The Tigers, on the other hand, are likely to make a organizationally-altering choice sometime during the next five weeks. The Tigers have contended in eight of the last 11 seasons and only one of the three bad seasons (2010) happened on purpose. The Tigers were supposed to be the team of the century when they stumbled in 2008 and were certainly considered dangerous in 2015 as well. The team entered 11 of the 12 seasons from 2006 to 2017 intending to play well and make deadline acquisitions to help them play better. This will only be the fourth time during this era in which the decision in July is obvious. They must sell.
What makes this moment different is that this is the first deadline without a championship-starved Mike Ilitch looking impatiently over the shoulder of the the general manager.
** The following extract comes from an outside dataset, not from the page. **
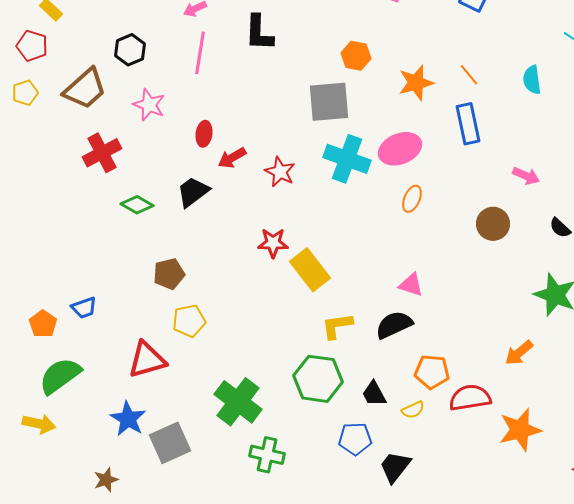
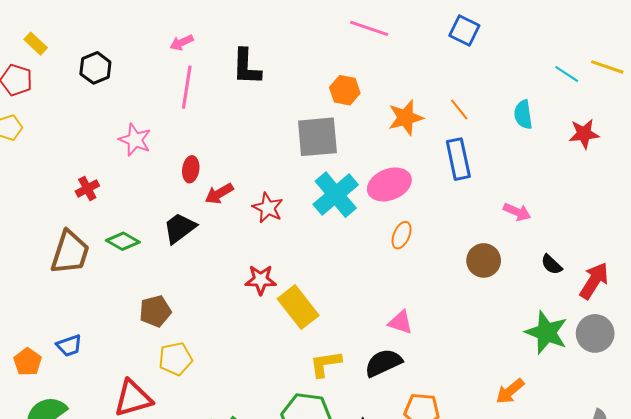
black hexagon: (130, 50) -> (95, 68), moved
brown trapezoid: (85, 89) -> (70, 252), moved, turned -30
red cross: (102, 153) -> (87, 189), size x0.6
cyan cross: (347, 159) -> (336, 195), turned 30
The Tigers sold effectively two summers ago, but they only traded players who were set to be free agents and did not expect to re-sign. It was clear to everyone in July 2015 that the Tigers intended to try again in 2016, and they tried very hard that winter to build the club back into a contender. They got close.
But this year the conversation is different. JD Martinez will be traded because he’s an elite hitter who will be a free agent in four and a half months. K-Rod is a free agent who might be traded but not for anything of substance. Alex Avila is a free agent at year’s end and thanks to his great first half will bring the team back something solid. But the bigger question is whether the Tigers will take the opportunity at this deadline to tear the team apart, punting at least on 2018 in the process. That isn’t a question Tigers fans have faced. In each of the previous disappointing seasons, the question was always about the best way to win next year. For the first time that mandate appears to be absent.
So we turn to Ian Kinsler and Justin Wilson. But also inevitably to Justin Verlander and Miguel Cabrera. It seems pretty unlikely that Kinsler and Wilson will be part of the next Tigers winner, as both are free agents after 2018. Justin Verlander, in his 12th season in Detroit, is only under contract through 2019. Cabrera’s deal runs six more seasons with two options, but time is starting to wear away at him as well. The question the Tigers will ask is whether a contending team is possible in 2018, and while it certainly is possible, it’s challenging. They aren’t just one or two players away. The players they have need to play better and they need one or two more players to supplement them. Making that work within the budget they’ve set will be difficult. And if 2018 is gone, so are Kinsler and Wilson. And if 2018 is gone, does it make sense for Verlander to stay. And if you’ve cleared the deck of all the desirable veterans, where does that leave the certain Hall of Famer who plays first?
This domino-ing could sweep up Iglesias and Castellanos. Maybe Upton too. This seasons is essentially over. They’d have to play like a 95-win club the rest of the way to get to 85 wins and a 105-win team to make it to 90. If 2017 is over, you must consider 2018. And if 2018 is a pipe dream, nearly every player should be on the block.
This is as existential as it gets when talking about baseball rosters. Once the Tigers commit to the end of this year — a commitment that is coming any day — we have to consider the implications that it will unwind an entire decade tied together with the yarn of Justin Verlander and Miguel Cabrera.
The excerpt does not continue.